A new project triangle: Time, Cost and 5-Dimensional Product
February 9, 2009
The project triangle addresses the premise that a project has three dimensions, at least one of which must have some flexibility. It is, effectively, a pre-requisite for high-level prioritisation and release planning. Nearly all depictions of the project triangle have Time and Cost as two of the corners. There’s less consistency when it comes to what the third corner is all about. I think there’s a good reason for this: the third corner is complicated. Just as the project triangle is about considering and confirming the business’ tolerance for movement across the three dimensions, I think the third corner is also made up of several dimensions, each of which needs to have been considered before we can make informed decisions about prioritisation throughout the rest of the product development lifecycle.

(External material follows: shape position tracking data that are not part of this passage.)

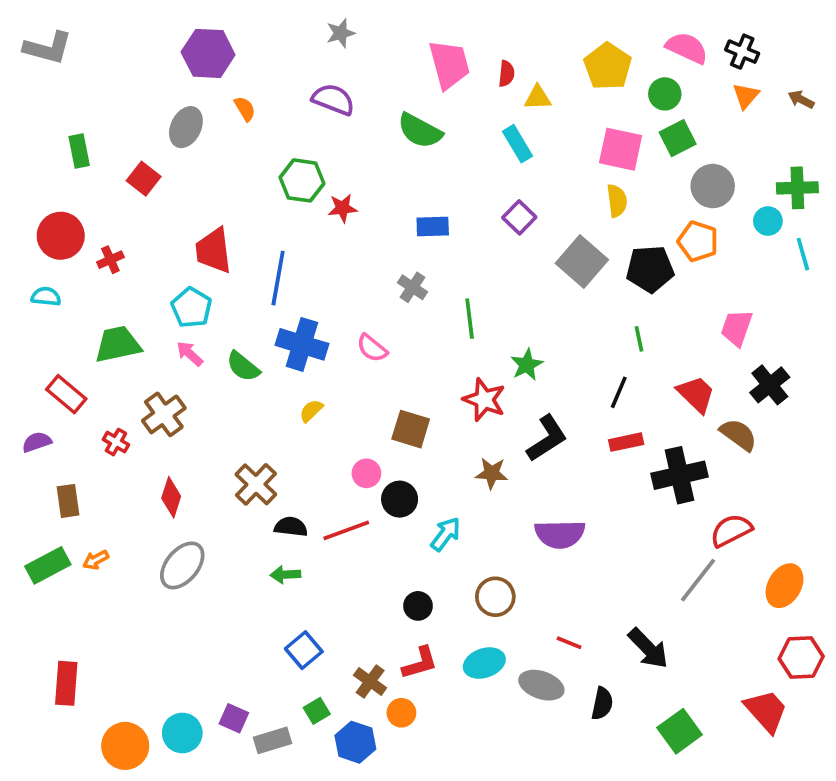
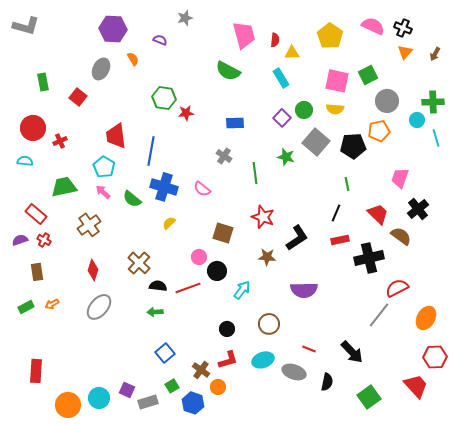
green circle: (665, 94) -> (304, 110), moved
purple semicircle: (333, 99) -> (160, 40), moved, size x0.6
brown arrow: (801, 99) -> (435, 54), turned -88
yellow semicircle: (617, 201) -> (335, 109), turned 102
orange pentagon: (698, 241) -> (379, 131), turned -30
green star: (527, 365) -> (286, 157), moved, turned -30
red cross: (116, 442) -> (44, 240), moved
green rectangle: (48, 565) -> (26, 307), size x0.7

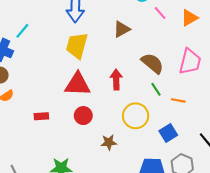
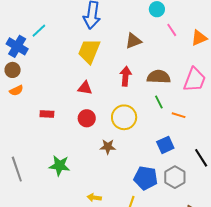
brown semicircle: (152, 63) -> (159, 77), turned -45
red arrow: (116, 80) -> (126, 76), moved
red triangle: (78, 84) -> (85, 88), size x0.6
yellow circle: (136, 116) -> (124, 117), moved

The third corner is sometimes known as “scope” and sometimes known as “quality”.
Whether we go for “Scope” or “Quality”, either is unsatisfactory, as neither term adequately conveys the complexity of that third corner – and because the words “Scope” and “Quality” mean different things to different people (which has greater quality, a chain of steel or string of pearls?).
The “project tetrahedron” tries to accommodate both “Scope” and “Quality”. This is also unsatisfactory, primarily because “Scope” and “Quality” are simplistic and again ambiguous terms.
In practice what we’re trying to find is the right balance between Cost, Time, and a bunch of other things more complex than just “scope” and/or “quality”, that taken together define what product or outcome is desired. So the third corner of the planning triangle should be known not as “Scope” or as “Quality” but as “Product”.
Now, if we know from the outset exactly what the product/outcome needs to be, then a simple triangle would suffice, the Product corner would be fixed and Time and Cost would need to be flexible. But in practice we usually can’t guarantee at the outset exactly what the product needs to be.
What we can know is the business’ tolerance for change or flexibility that can be applied to each of the dimensions that comprise the product.
I propose there are probably five useful, manageable dimensions to product:
- Scope This is what’s within our remit and, usually much more usefully, what is not within our remit. “Scope” is usually applied to business requirements, objectives, success criteria, etc rather than directly to the products. “Scope” is the boundary within which we expect the product(s) to exist, regardless of the quality or detail of the delivered products.
- Feature set is the large-grain components that collectively are expected to make up the product.
- Bells & whistles are the finer-grained, more discretionary components; they might make things more fun, or accommodate more scenarios, or provide more options.
- Gold plating is the discretionary side of quality, the nice, unnecessary, welcome and often brand-based touches.
- Performance is the other (less discretionary) side of quality: the standards that must be met, the weight/pressure/volumes that must be borne, the capacity that must be delivered.
Once we look at our product as a combination of these five dimensions it becomes easier to see how the “product” corner of the triangle can have flexibility just as Time and Cost can have flexibility. In the context of the planning triangle, statements like “Scope is fixed” or “Quality can’t be compromised” are too simplistic.
Thinking in terms of a product corner made of several dimensions also sets a framework for future ongoing prioritisation. When we write users stories and plan sprints we are thinking through these product dimensions (whether or not we explicitly acknowledge them as such). I’m sure the developers and the business can work together more effectively if these dimensions are clearly articulated, particularly at the early stages.
Thinking in terms of a product corner made of several dimensions also makes a significant contribution to defining the criteria to be met by a first live release.